Despite Celentano's half-hearted performances of "Canzone" to spite Backy, the song went on to achieve third place at the festival. At the end of the show, Celentano refused to appear on stage to reprise his performance. He later stated he made the decision because he "couldn't tolerate that the victory went to Endrigo".
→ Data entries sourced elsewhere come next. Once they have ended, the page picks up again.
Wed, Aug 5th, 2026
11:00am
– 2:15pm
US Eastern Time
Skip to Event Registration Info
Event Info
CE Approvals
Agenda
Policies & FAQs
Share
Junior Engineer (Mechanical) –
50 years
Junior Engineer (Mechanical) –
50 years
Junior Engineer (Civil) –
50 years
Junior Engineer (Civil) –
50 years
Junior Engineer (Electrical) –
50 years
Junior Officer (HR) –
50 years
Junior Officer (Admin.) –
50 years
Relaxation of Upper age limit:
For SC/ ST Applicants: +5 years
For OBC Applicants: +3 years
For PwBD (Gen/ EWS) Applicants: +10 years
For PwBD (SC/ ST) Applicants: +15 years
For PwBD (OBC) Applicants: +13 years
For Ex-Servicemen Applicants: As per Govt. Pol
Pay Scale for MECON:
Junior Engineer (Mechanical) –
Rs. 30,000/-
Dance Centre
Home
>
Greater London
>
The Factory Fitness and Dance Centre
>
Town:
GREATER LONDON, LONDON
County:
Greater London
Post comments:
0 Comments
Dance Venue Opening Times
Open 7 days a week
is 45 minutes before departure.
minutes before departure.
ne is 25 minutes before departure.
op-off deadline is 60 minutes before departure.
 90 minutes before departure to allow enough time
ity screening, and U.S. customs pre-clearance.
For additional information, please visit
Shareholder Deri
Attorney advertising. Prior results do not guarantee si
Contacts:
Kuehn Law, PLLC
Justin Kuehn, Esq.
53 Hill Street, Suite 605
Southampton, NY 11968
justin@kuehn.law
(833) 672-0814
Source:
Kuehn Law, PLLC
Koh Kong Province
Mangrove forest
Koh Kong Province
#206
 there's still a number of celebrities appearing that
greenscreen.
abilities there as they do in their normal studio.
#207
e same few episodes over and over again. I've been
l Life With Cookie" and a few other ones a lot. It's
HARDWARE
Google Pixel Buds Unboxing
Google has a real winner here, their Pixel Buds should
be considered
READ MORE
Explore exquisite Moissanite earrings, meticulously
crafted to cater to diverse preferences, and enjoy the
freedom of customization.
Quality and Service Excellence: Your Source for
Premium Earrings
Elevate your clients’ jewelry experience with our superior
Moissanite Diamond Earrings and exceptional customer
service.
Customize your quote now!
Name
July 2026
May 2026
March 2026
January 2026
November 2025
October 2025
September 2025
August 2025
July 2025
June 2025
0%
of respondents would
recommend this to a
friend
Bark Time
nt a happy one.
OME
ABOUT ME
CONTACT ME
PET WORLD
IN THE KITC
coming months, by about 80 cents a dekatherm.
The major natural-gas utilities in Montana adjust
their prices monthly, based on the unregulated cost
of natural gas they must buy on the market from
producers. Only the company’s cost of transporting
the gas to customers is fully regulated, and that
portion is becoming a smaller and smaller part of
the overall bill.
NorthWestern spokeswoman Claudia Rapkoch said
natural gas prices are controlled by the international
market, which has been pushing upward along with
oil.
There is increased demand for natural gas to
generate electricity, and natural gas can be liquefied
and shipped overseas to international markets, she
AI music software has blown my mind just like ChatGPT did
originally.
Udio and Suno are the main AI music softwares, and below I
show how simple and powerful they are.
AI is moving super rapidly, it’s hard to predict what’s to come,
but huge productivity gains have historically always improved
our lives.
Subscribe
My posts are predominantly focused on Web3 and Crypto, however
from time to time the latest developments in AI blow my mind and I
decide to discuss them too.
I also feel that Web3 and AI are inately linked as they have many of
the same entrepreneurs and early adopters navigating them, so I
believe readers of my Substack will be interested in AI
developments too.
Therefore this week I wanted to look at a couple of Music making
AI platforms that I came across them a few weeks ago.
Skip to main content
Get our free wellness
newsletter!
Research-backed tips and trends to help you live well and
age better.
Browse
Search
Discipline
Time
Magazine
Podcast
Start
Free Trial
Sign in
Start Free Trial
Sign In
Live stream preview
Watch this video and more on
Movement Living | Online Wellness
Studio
=== Dispute over Eartha Kitt's participation ===
The American jazz singer Sarah Vaughan was initially announced as a competing artist in the festival, set to perform the song "Che vale per me", but later withdrew after being admitted to a hospital and having to undergo surgery. ATA announced that Eartha Kitt would replace her. The decision was not supported by one of the song's writers, Carlo Alberto Rossi, who after hearing her rehearsal performance on 31 January, claimed she was unfit to perform the song and falsely announced her withdrawal from the competition. He also made a request to ATA to play Vaughan's studio recording during the show, which was subsequently denied for being against the competition's rules. Gianni Ravera, the festival's artistic director, made a statement confirming Kitt would remain the performer, as her participation was contractually bound to ATA.